◆ TASK GOAL: Please write out every entry below exactly, leaving out any pictures.

◆ Records from a data collection:
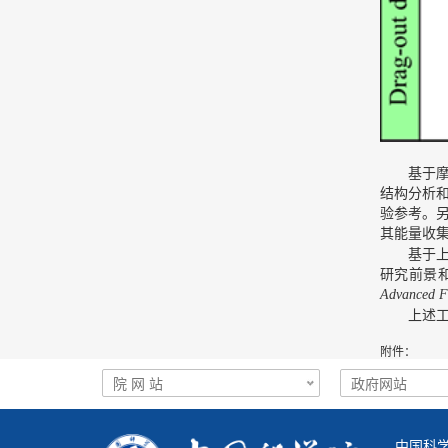
基于摩擦
结构分析
验参考。
其能量收
基于上述
研究前景
Advanced Fu
上述工作
附件：
中国科学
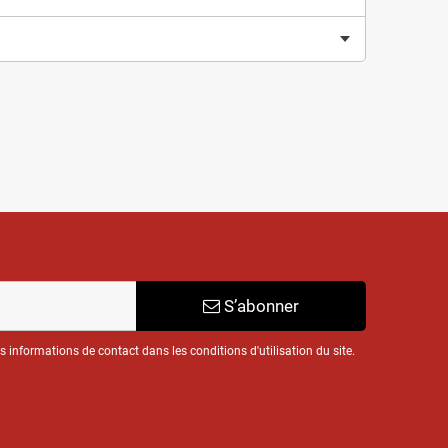
S’abonner
informations de contact dans les conditions d'utilisation du site.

◆ RESPONSE AREA:
基于摩擦
结构分析
验参考。
其能量收
基于上述
研究前景
Advanced Fu
上述工作
附件：
中国科学
S’abonner
informations de contact dans les conditions d'utilisation du site.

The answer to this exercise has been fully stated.